1.  NEVER UNDERESTIMATE YOUR OPPONENT.  Remember that a reflection on a pool of water does not reveal its depth.  You should train to become confident in your skills, not conceited.  If you over exaggerate your talent and underestimate your opponent’s, you are likely to make some unnecessary mistakes like not taking the fight seriously, or blocking or striking weakly.

2.  NOTHING IS TO BE FEARED, ONLY UNDERSTOOD.  When you see the attack coming without fear, you can defend yourself in a rational, reasonable way.  Fear is nothing more than a feeling, and you can control your response to it.  Train not only to strengthen the body, the mind, but also the spirit.  Remember that since fear is a feeling, it can never kill you.

3.  EXPECT THE UNEXPECTED.  Innocent looking grass can be concealing a poisonous snake.  Being surprised by an attack prevents quick action.  If you strive to attack your opponent where he least expects it, then you must consider that he will try to do the same with you. 

4.  SEE FIRST WITH YOUR MIND, THEN WITH YOUR EYES, AND FINALLY WITH YOUR BODY.  This quote is from Samurai swordsman Yagyu Munenori and means that you mentally rehearse the fight in your mind, and then see it unfold as your body is executing the techniques.  Your body should be executing the techniques much like when you walk into a dark room and turn the light switch on automatically. 

5.  YOU MUST NEVER HESITATE.  Panic is the absence of skill.  Train for emergencies until they cease to be emergencies.

6.  USE THE ELEMENT OF SURPRISE TO YOUR ADVANTAGE.  Train to use a whole assortment of strikes and blocks, and then use the unexpected one.  Don’t train with all these techniques and strikes thinking you will use them all in the same fight.  A fight is dynamic and changes based on your input.  You will have to determine what strike your opponent least expects and take advantage of his being surprised.

7.  NO WASTED MOVEMENTS.  A fight that lasts longer than 15 seconds is a martial arts documentary.  Which is greater, a fight ending in 8 movements, or a fight ending in one?  Sparring for an extended period is great for practice, exercise, and mental discipline, but is not realistic for the streets.  No matter how good of a fighter you are, the longer you are in a fight, the greater your chance of getting hurt.  To prevent injuries and possibly defeat, end the fight as soon as possible.

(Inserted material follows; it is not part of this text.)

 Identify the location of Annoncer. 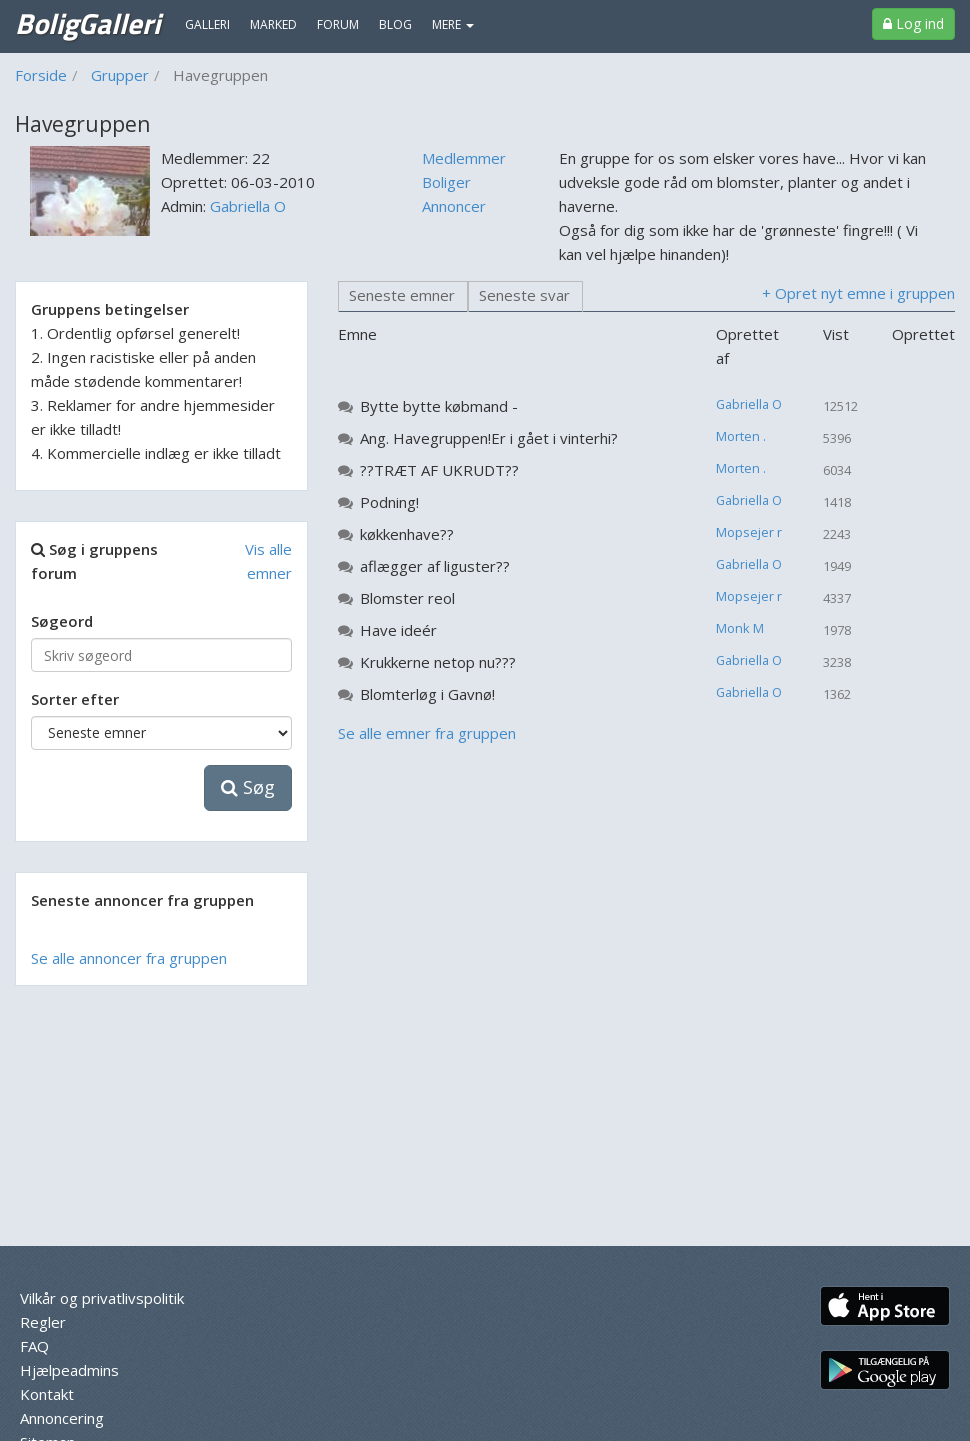 (454, 206).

8.  FIGHT SMARTER NOT HARDER.  In his famous book, Tao of Jeet Kun Do, Bruce Lee said “the difference between an expert and a novice fighter is that the expert takes advantage of each opportunity.”

9.  SOMETIMES YOU HAVE TO LOSE TO WIN.  Yield and you need not break.  If somebody pushes you, pull them.  It may appear that you are about to lose until you use your opponents energy against him.

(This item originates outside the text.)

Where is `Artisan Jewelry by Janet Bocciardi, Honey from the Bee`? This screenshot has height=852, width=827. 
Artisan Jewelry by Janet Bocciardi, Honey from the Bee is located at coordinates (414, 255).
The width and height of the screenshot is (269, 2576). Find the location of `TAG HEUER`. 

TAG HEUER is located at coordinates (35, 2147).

10.  IN THE HEAT OF BATTLE, DO NOT CONCERN YOURSELF WITH WHO WILL BE VICTORIOUS, STAY FOCUSED AND LET NATURE TAKE ITS COURSE.  Focus all your energy on "defense with an automatic offense." When your attacker strikes, you block and strike back where he least expects it.  You continue this process as long as it takes to win.  The conclusion of the fight will come.